[DATA TO EXAMINE]

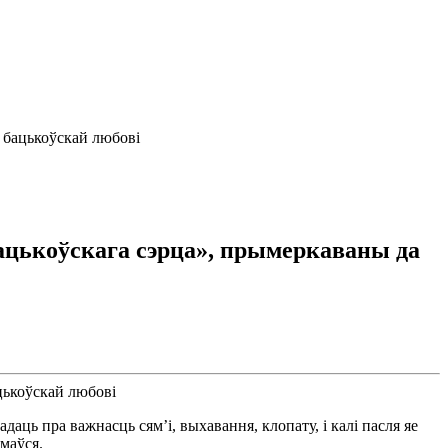
 бацькоўскай любові
ацькоўскага сэрца», прымеркаваны да
аць пра важнасць сям’і, выхавання, клопату, і калі пасля яе
маўся.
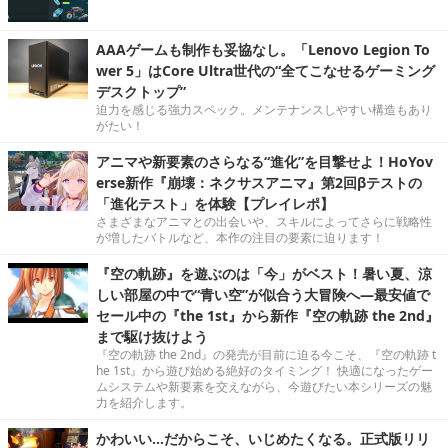
AAAゲームも制作も妥協なし。「Lenovo Legion To
wer 5」はCore Ultra世代の“全てこなせるゲーミング
デスクトップ”
迫力を感じる強力スペック。メンテナンスしやすい構造もあり
がたい！
アニマや新要素のさらなる“進化”を目撃せよ！HoYov
erse新作『崩壊：ネクサスアニマ』第2回βテストの
「進化テスト」を体験【プレイレポ】
さまざまなアニマとの出会いや、スキルによってさらに戦略性
が増したバトルなど、本作の注目の要素に迫ります！
『空の軌跡』を遊ぶのは「今」がベスト！暑い夏、涼
しい部屋の中で“青い空”が似合う大冒険へ―最安値で
セール中の『the 1st』から新作『空の軌跡 the 2nd』
まで駆け抜けよう
『空の軌跡 the 2nd』の発売が目前に迫る今こそ、『空の軌跡 t
he 1st』から遊び始める絶好のタイミング！ 快適になったゲー
ムシステムや新要素を交えながら、今遊びたい本シリーズの魅
力を紹介します。
かわいい…だからこそ、いじめたくなる。正式版リリ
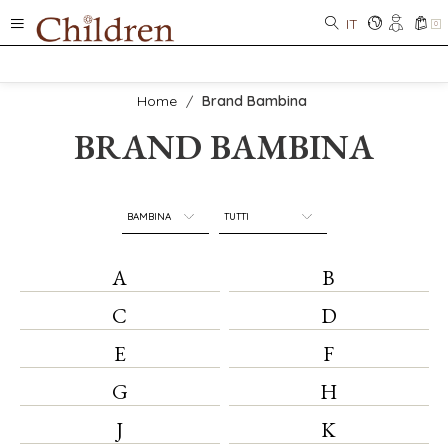
IT
0
Home
/
Brand Bambina
BRAND BAMBINA
A
B
C
D
E
F
G
H
J
K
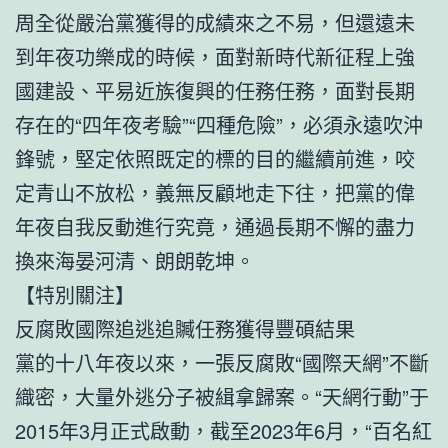
周全從嚴治黨獲得的成績來之不易，但還遠未
到年夜功樂成的時候，面對新時代新征程上強
國建設、平易近族復興的任務任務，面對長期
存在的“四年夜考驗”“四種危險”，必須永遠吹沖
鋒號，堅定依照既定的標的目的繼續前進，咬
定青山不放松，義無反顧地走下往，把黨的偉
年夜自我反動進行究竟，通過長期不懈的盡力
換來海晏河清、朗朗乾坤。
【特別關注】
反腐敗國際追逃追贓任務獲得豐碩結果
黨的十八年夜以來，一張反腐敗“國際天網”不斷
織密，大量外逃分子被緝拿歸案。“天網行動”于
2015年3月正式啟動，截至2023年6月，“百名紅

[/DATA TO EXAMINE]

TASK REQUIREMENTS: Reproduce every entry exactly; images stay out.

WRITTEN ANSWER:
 бацькоўскай любові
ацькоўскага сэрца», прымеркаваны да
аць пра важнасць сям’і, выхавання, клопату, і калі пасля яе
маўся.
AAAゲームも制作も妥協なし。「Lenovo Legion To
wer 5」はCore Ultra世代の“全てこなせるゲーミング
デスクトップ”
迫力を感じる強力スペック。メンテナンスしやすい構造もあり
がたい！
アニマや新要素のさらなる“進化”を目撃せよ！HoYov
erse新作『崩壊：ネクサスアニマ』第2回βテストの
「進化テスト」を体験【プレイレポ】
さまざまなアニマとの出会いや、スキルによってさらに戦略性
が増したバトルなど、本作の注目の要素に迫ります！
『空の軌跡』を遊ぶのは「今」がベスト！暑い夏、涼
しい部屋の中で“青い空”が似合う大冒険へ―最安値で
セール中の『the 1st』から新作『空の軌跡 the 2nd』
まで駆け抜けよう
『空の軌跡 the 2nd』の発売が目前に迫る今こそ、『空の軌跡 t
he 1st』から遊び始める絶好のタイミング！ 快適になったゲー
ムシステムや新要素を交えながら、今遊びたい本シリーズの魅
力を紹介します。
かわいい…だからこそ、いじめたくなる。正式版リリ
IT
0
Home
/
Brand Bambina
BRAND BAMBINA
A
B
C
D
E
F
G
H
J
K
周全從嚴治黨獲得的成績來之不易，但還遠未
到年夜功樂成的時候，面對新時代新征程上強
國建設、平易近族復興的任務任務，面對長期
存在的“四年夜考驗”“四種危險”，必須永遠吹沖
鋒號，堅定依照既定的標的目的繼續前進，咬
定青山不放松，義無反顧地走下往，把黨的偉
年夜自我反動進行究竟，通過長期不懈的盡力
換來海晏河清、朗朗乾坤。
【特別關注】
反腐敗國際追逃追贓任務獲得豐碩結果
黨的十八年夜以來，一張反腐敗“國際天網”不斷
織密，大量外逃分子被緝拿歸案。“天網行動”于
2015年3月正式啟動，截至2023年6月，“百名紅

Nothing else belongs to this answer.